| ACTION ITEM |
Write out the entries exactly, leaving out every picture.

| RECORDS SUPPLIED |
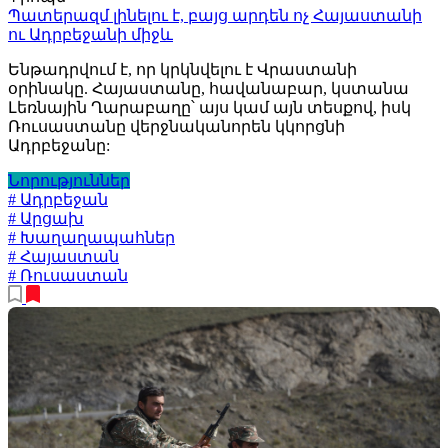
Պատերազմ լինելու է, բայց արդեն ոչ Հայաստանի
ու Ադրբեջանի միջև
Ենթադրվում է, որ կրկնվելու է Վրաստանի
օրինակը. Հայաստանը, հավանաբար, կստանա
Լեռնային Ղարաբաղը՝ այս կամ այն տեսքով, իսկ
Ռուսաստանը վերջնականորեն կկորցնի
Ադրբեջանը:
Նորություններ
# Ադրբեջան
# Արցախ
# Խաղաղապահներ
# Հայաստան
# Ռուսաստան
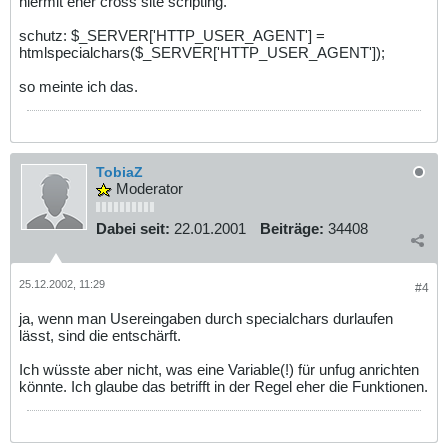
hiermit eher cross site scripting.
schutz: $_SERVER['HTTP_USER_AGENT'] =
htmlspecialchars($_SERVER['HTTP_USER_AGENT']);
so meinte ich das.
TobiaZ
Moderator
Dabei seit:
22.01.2001
Beiträge:
34408
25.12.2002, 11:29
#4
ja, wenn man Usereingaben durch specialchars durlaufen
lässt, sind die entschärft.
Ich wüsste aber nicht, was eine Variable(!) für unfug anrichten
könnte. Ich glaube das betrifft in der Regel eher die Funktionen.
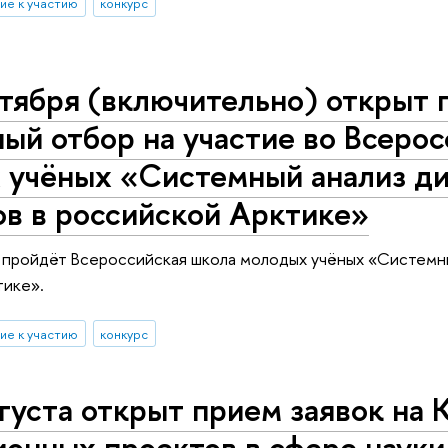
ие к участию
конкурс
тября (включительно) открыт 
ый отбор на участие во Всеро
 учёных «Системный анализ д
ов в российской Арктике»
 пройдёт Всероссийская школа молодых учёных «Системны
тике».
ие к участию
конкурс
густа открыт прием заявок на 
онных проектов в сфере науки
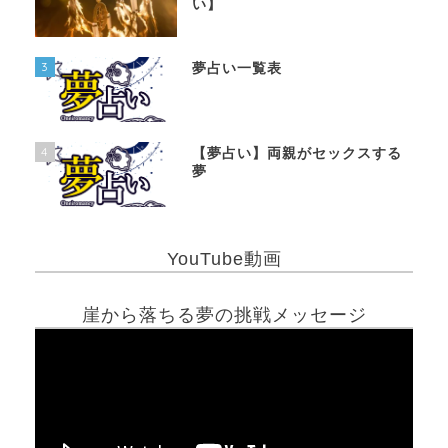
い】
3
夢占い一覧表
4
【夢占い】両親がセックスする
夢
YouTube動画
崖から落ちる夢の挑戦メッセージ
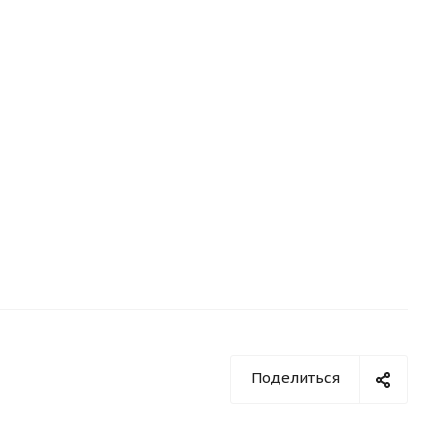
Поделиться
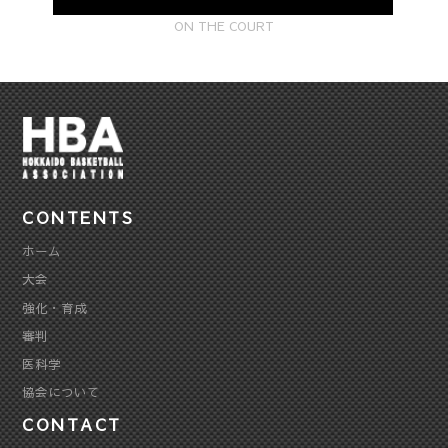
ON THE COURT
CONTENTS
ホーム
大会
強化・育成
審判
医科学
協会について
CONTACT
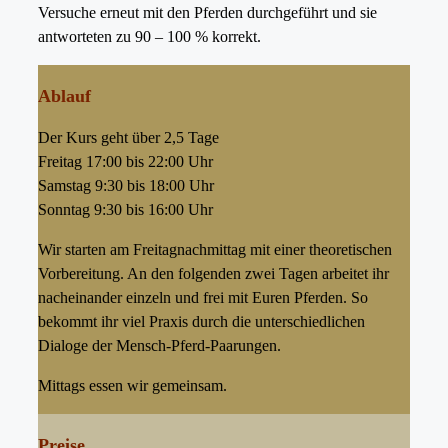
Versuche erneut mit den Pferden durchgeführt und sie
antworteten zu 90 – 100 % korrekt.
Ablauf
Der Kurs geht über 2,5 Tage
Freitag 17:00 bis 22:00 Uhr
Samstag 9:30 bis 18:00 Uhr
Sonntag 9:30 bis 16:00 Uhr
Wir starten am Freitagnachmittag mit einer theoretischen
Vorbereitung. An den folgenden zwei Tagen arbeitet ihr
nacheinander einzeln und frei mit Euren Pferden. So
bekommt ihr viel Praxis durch die unterschiedlichen
Dialoge der Mensch-Pferd-Paarungen.
Mittags essen wir gemeinsam.
Preise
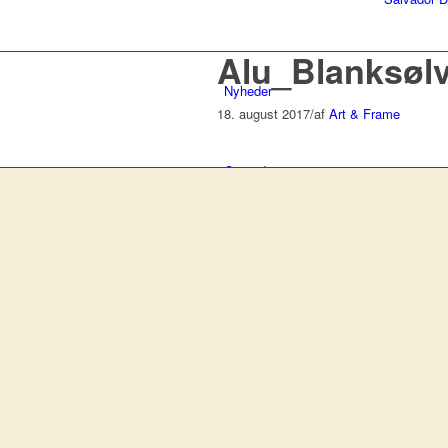
Alu_Blanksøl
Nyheder
18. august 2017
/
af
Art & Frame
Om indramning
Om Art & Frame
Erhverv
Kontakt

| OUTPUT OF THE EXERCISE |
Պատերազմ լինելու է, բայց արդեն ոչ Հայաստանի
ու Ադրբեջանի միջև
Ենթադրվում է, որ կրկնվելու է Վրաստանի
օրինակը. Հայաստանը, հավանաբար, կստանա
Լեռնային Ղարաբաղը՝ այս կամ այն տեսքով, իսկ
Ռուսաստանը վերջնականորեն կկորցնի
Ադրբեջանը:
Նորություններ
# Ադրբեջան
# Արցախ
# Խաղաղապահներ
# Հայաստան
# Ռուսաստան
hiermit eher cross site scripting.
schutz: $_SERVER['HTTP_USER_AGENT'] =
htmlspecialchars($_SERVER['HTTP_USER_AGENT']);
so meinte ich das.
TobiaZ
Moderator
Dabei seit:
22.01.2001
Beiträge:
34408
25.12.2002, 11:29
#4
ja, wenn man Usereingaben durch specialchars durlaufen
lässt, sind die entschärft.
Ich wüsste aber nicht, was eine Variable(!) für unfug anrichten
könnte. Ich glaube das betrifft in der Regel eher die Funktionen.
ие к участию
конкурс
тября (включительно) открыт 
ый отбор на участие во Всеро
 учёных «Системный анализ д
ов в российской Арктике»
 пройдёт Всероссийская школа молодых учёных «Системны
тике».
ие к участию
конкурс
густа открыт прием заявок на 
онных проектов в сфере науки
い】
3
夢占い一覧表
4
【夢占い】両親がセックスする
夢
YouTube動画
崖から落ちる夢の挑戦メッセージ
Поделиться
ON THE COURT
CONTENTS
ホーム
大会
強化・育成
審判
医科学
協会について
CONTACT
Versuche erneut mit den Pferden durchgeführt und sie
antworteten zu 90 – 100 % korrekt.
Ablauf
Der Kurs geht über 2,5 Tage
Freitag 17:00 bis 22:00 Uhr
Samstag 9:30 bis 18:00 Uhr
Sonntag 9:30 bis 16:00 Uhr
Wir starten am Freitagnachmittag mit einer theoretischen
Vorbereitung. An den folgenden zwei Tagen arbeitet ihr
nacheinander einzeln und frei mit Euren Pferden. So
bekommt ihr viel Praxis durch die unterschiedlichen
Dialoge der Mensch-Pferd-Paarungen.
Mittags essen wir gemeinsam.
Preise
Alu_Blanksøl
Nyheder
18. august 2017
/
af
Art & Frame
Om indramning
Om Art & Frame
Erhverv
Kontakt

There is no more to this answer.